> [What is needed]: Lines to restate from the data below: from the one containing "these invaluable workshops at your studio!" to the one containing "August 8, 2026", both included. Give them again exactly, and only them.

Collected data:

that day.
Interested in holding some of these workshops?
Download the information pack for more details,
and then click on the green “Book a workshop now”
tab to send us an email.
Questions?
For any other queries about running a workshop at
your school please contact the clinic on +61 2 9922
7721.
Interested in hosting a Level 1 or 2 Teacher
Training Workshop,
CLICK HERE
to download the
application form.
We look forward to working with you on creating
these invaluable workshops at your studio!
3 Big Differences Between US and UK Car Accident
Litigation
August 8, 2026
---
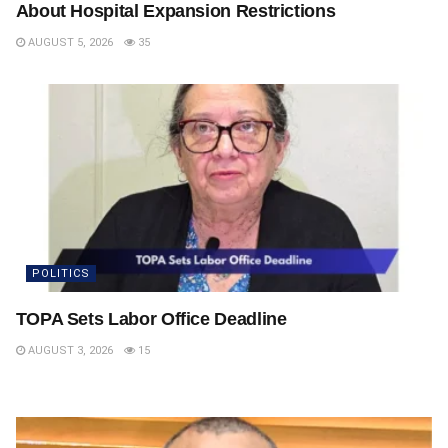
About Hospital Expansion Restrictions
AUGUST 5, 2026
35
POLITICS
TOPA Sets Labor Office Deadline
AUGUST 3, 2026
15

> [Answer to this exercise]:
these invaluable workshops at your studio!
3 Big Differences Between US and UK Car Accident
Litigation
August 8, 2026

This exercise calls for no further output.